As many have observed, the latest spat between the two governments, which started in March 2018 when Washington announced it would impose punitive tariffs on Chinese imports and which seems to be spreading increasingly beyond trade, is no doubt a factor to blame.

But along with escalating tit-for-tat trade blows, the overall atmosphere for bilateral communication has been deteriorating, and this has inevitably affected people-to-people exchanges.

Sporadic as they may be, reports about Chinese nationals having their US visas nullified at airports and/or being inappropriately treated by law enforcement personnel, Chinese-Americans losing their jobs for alleged connections with China’s government, the clamor to restrict Chinese students’ access to high-tech majors in US colleges, and the rising pitch of the China-bashing rhetoric have all contributed to dissuading many Chinese from visiting the US.

Compared with the 2017 Chinese National Day holiday, Chinese bookings of US-bound flights for the 2018 Golden Week fell 42 percent.
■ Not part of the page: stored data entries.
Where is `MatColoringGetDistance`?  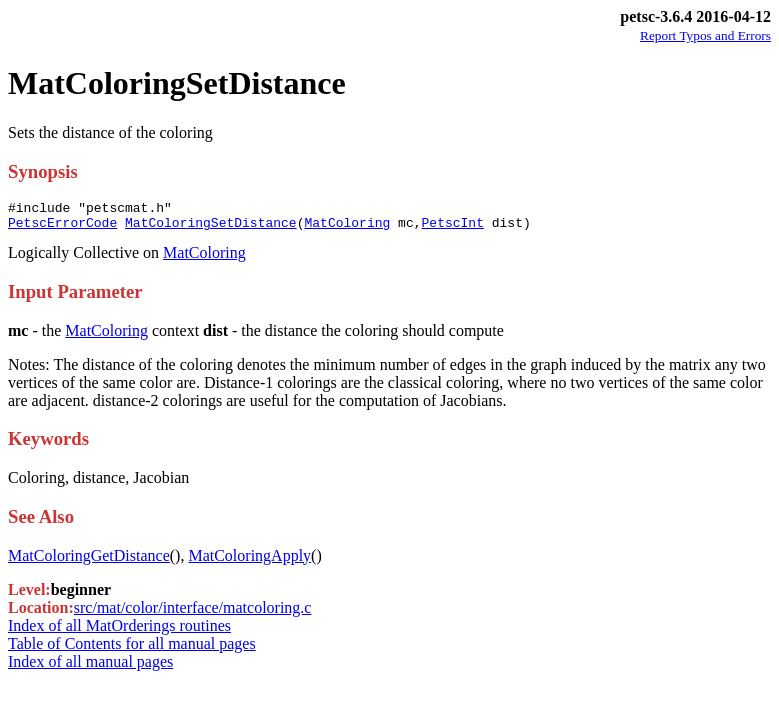 MatColoringGetDistance is located at coordinates (89, 561).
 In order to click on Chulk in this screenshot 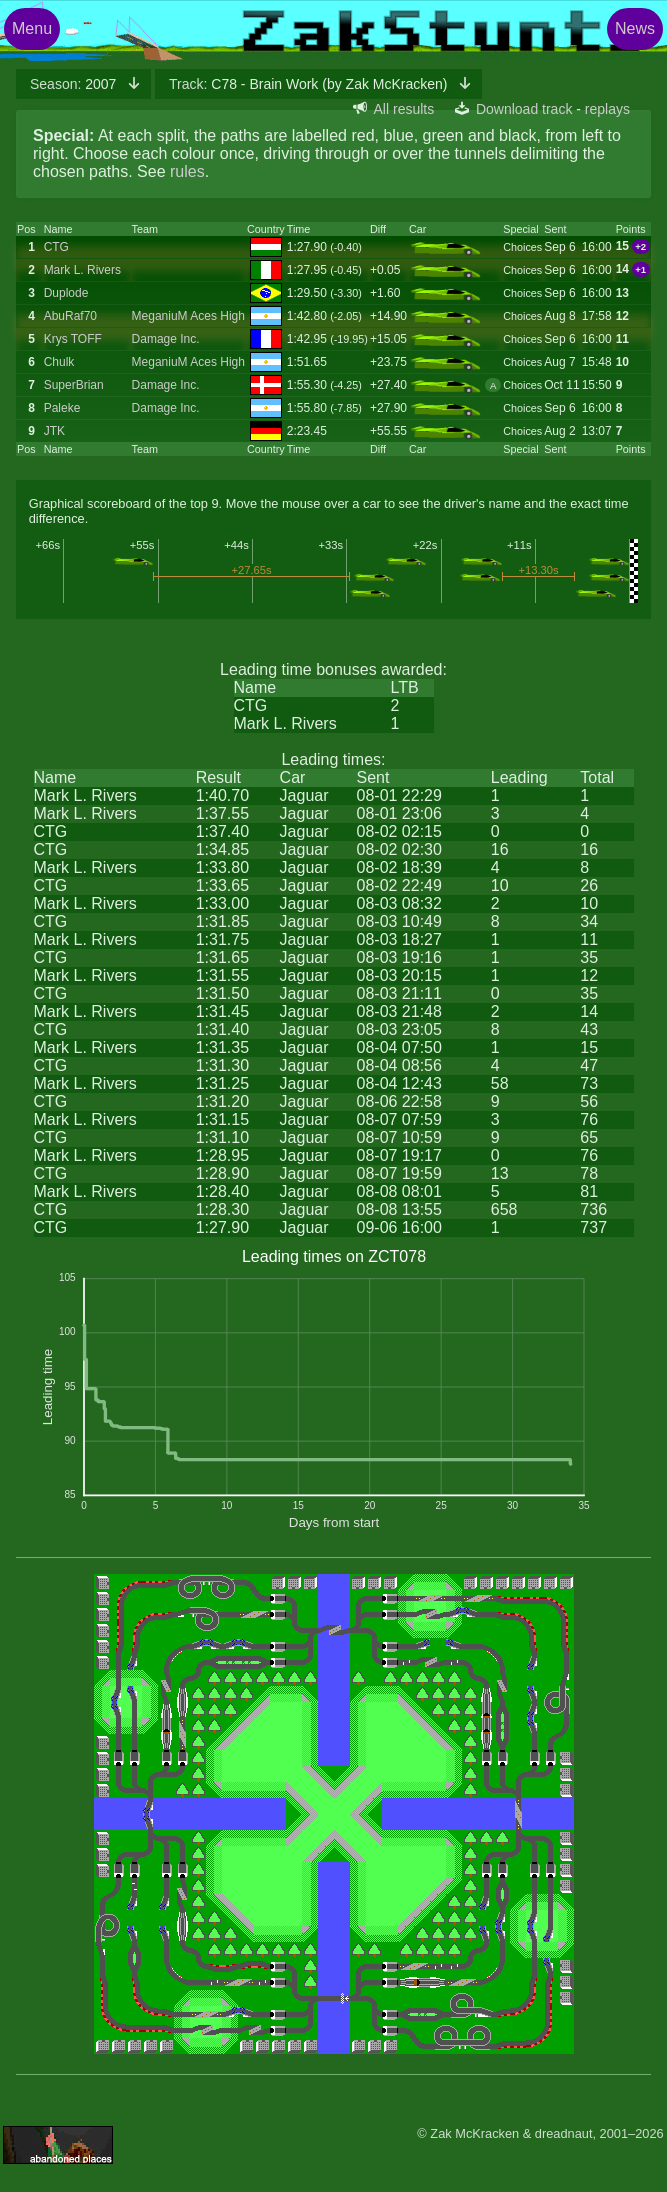 , I will do `click(59, 362)`.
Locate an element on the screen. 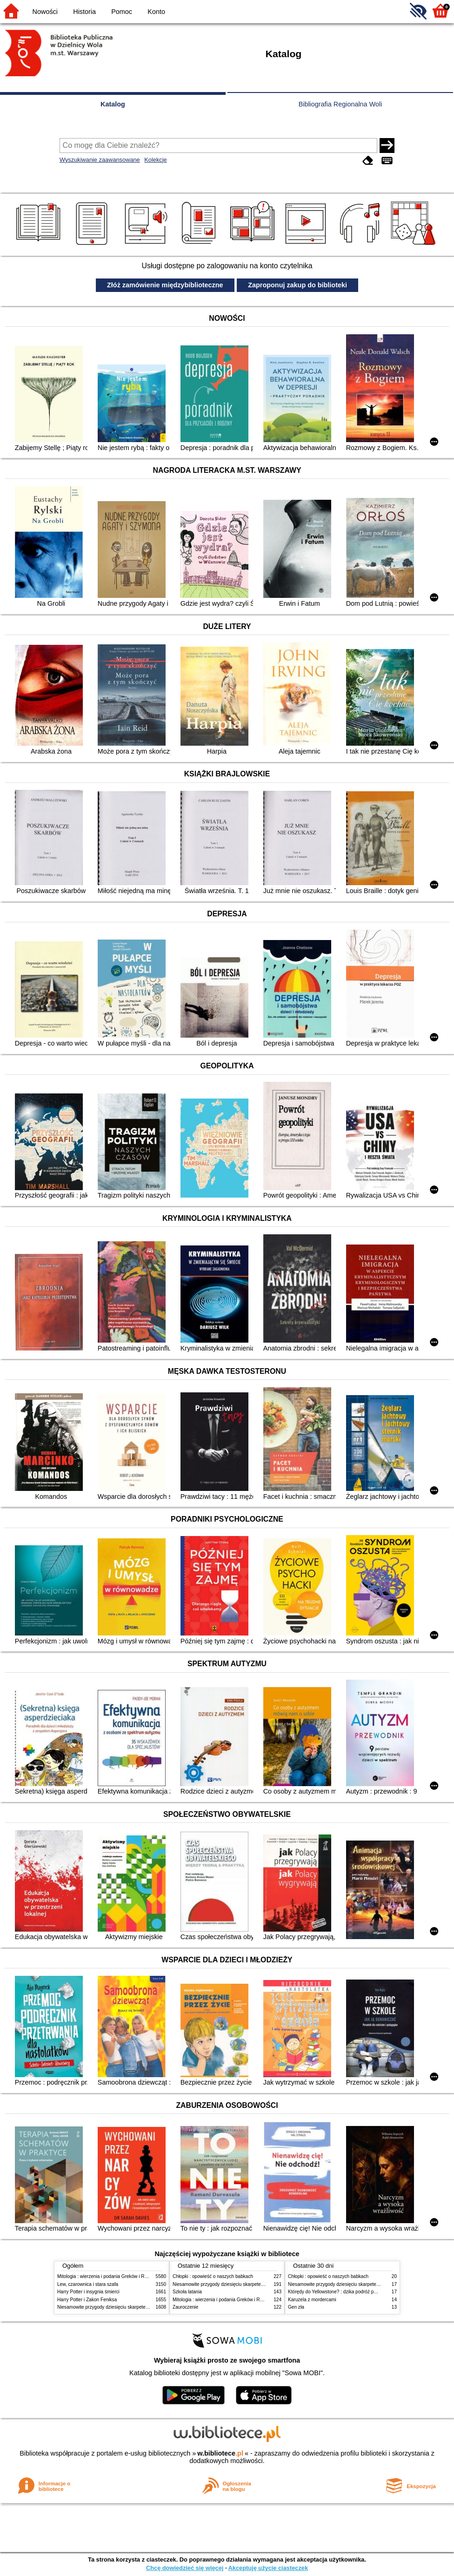 The height and width of the screenshot is (2576, 454). Konto is located at coordinates (156, 11). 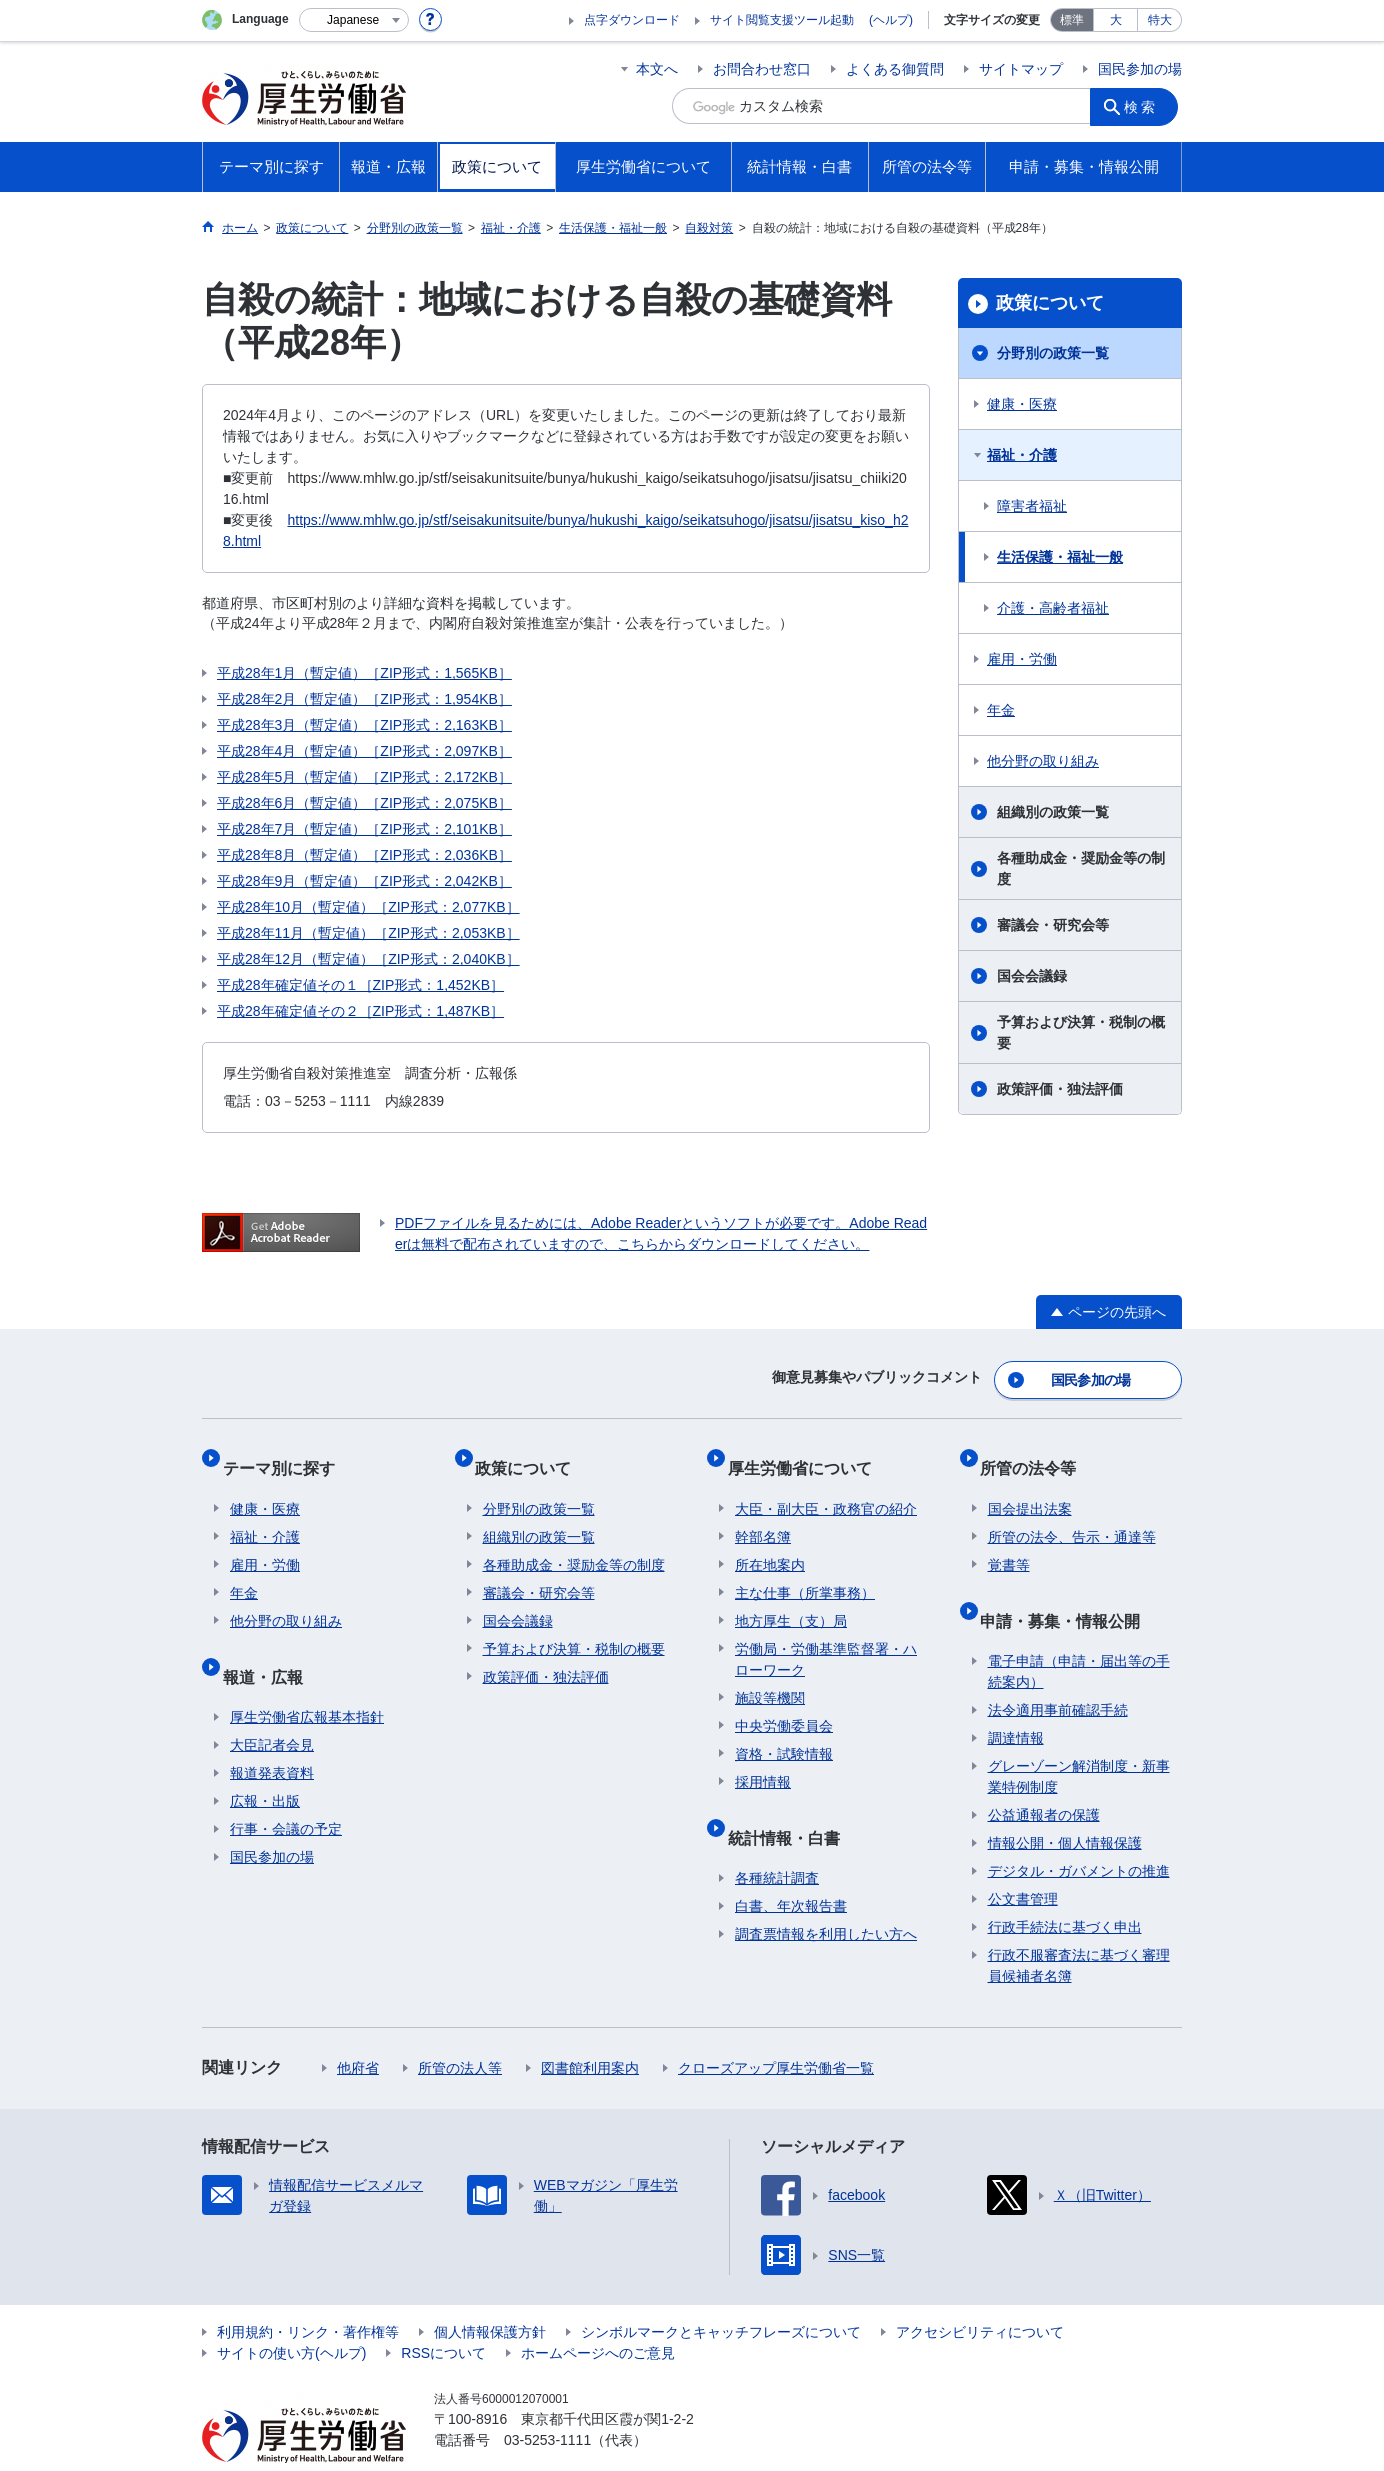  Describe the element at coordinates (272, 1706) in the screenshot. I see `大臣記者会見` at that location.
Indeed, why should people receive a cold shoulder when there are plenty of more hospitable places to go?

With options for overseas travel continuing to broaden, and people’s tastes diversifying, more and more Chinese are being attracted to more affordable, accessible and amiable destinations.

Given there is no sign that a trade deal will be reached any time soon, a further drop in people-to-people visits between the two countries seems inevitable.

And as the hysteria to deny Chinese students access to US colleges persists, there may be a sizable fall in the number of Chinese students on US campuses.

Chinese students now account for one-third of all international students in the US. If the present fearmongering persists in the US, this may change quite soon, as more and more otherwise incoming Chinese students will have to avoid the US for overseas education.

For decades, people-to-people exchanges have helped break down barriers and promote mutual understanding between the US and China. But the actions of the current administration threaten to undo all that good work by building a wall of enmity between the two peoples.